((
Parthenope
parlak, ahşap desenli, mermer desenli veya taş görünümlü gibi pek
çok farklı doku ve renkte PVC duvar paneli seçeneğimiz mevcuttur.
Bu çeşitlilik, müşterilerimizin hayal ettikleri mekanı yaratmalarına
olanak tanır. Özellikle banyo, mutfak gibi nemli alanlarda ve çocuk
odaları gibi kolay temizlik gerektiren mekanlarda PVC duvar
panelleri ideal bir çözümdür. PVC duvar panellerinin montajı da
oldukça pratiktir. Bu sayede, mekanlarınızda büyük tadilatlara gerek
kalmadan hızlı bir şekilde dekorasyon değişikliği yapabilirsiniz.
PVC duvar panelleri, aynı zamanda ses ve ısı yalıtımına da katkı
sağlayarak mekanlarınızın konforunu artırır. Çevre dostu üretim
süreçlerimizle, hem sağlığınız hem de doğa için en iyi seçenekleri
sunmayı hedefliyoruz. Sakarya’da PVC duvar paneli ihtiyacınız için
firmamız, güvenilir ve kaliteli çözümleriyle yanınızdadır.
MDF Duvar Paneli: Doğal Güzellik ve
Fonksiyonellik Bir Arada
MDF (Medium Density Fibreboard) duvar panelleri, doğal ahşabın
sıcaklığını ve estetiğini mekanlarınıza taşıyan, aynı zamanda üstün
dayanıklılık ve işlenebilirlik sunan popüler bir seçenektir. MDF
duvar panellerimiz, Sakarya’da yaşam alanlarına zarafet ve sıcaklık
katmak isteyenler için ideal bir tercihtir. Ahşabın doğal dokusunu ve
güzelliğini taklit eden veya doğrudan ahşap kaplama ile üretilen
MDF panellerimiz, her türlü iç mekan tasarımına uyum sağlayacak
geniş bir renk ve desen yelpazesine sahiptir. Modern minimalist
))
- _WHAT THIS TASK INVOLVES_: Everything in the listing above should be restated exactly.

- _ANSWER SECTION_:
Parthenope
parlak, ahşap desenli, mermer desenli veya taş görünümlü gibi pek
çok farklı doku ve renkte PVC duvar paneli seçeneğimiz mevcuttur.
Bu çeşitlilik, müşterilerimizin hayal ettikleri mekanı yaratmalarına
olanak tanır. Özellikle banyo, mutfak gibi nemli alanlarda ve çocuk
odaları gibi kolay temizlik gerektiren mekanlarda PVC duvar
panelleri ideal bir çözümdür. PVC duvar panellerinin montajı da
oldukça pratiktir. Bu sayede, mekanlarınızda büyük tadilatlara gerek
kalmadan hızlı bir şekilde dekorasyon değişikliği yapabilirsiniz.
PVC duvar panelleri, aynı zamanda ses ve ısı yalıtımına da katkı
sağlayarak mekanlarınızın konforunu artırır. Çevre dostu üretim
süreçlerimizle, hem sağlığınız hem de doğa için en iyi seçenekleri
sunmayı hedefliyoruz. Sakarya’da PVC duvar paneli ihtiyacınız için
firmamız, güvenilir ve kaliteli çözümleriyle yanınızdadır.
MDF Duvar Paneli: Doğal Güzellik ve
Fonksiyonellik Bir Arada
MDF (Medium Density Fibreboard) duvar panelleri, doğal ahşabın
sıcaklığını ve estetiğini mekanlarınıza taşıyan, aynı zamanda üstün
dayanıklılık ve işlenebilirlik sunan popüler bir seçenektir. MDF
duvar panellerimiz, Sakarya’da yaşam alanlarına zarafet ve sıcaklık
katmak isteyenler için ideal bir tercihtir. Ahşabın doğal dokusunu ve
güzelliğini taklit eden veya doğrudan ahşap kaplama ile üretilen
MDF panellerimiz, her türlü iç mekan tasarımına uyum sağlayacak
geniş bir renk ve desen yelpazesine sahiptir. Modern minimalist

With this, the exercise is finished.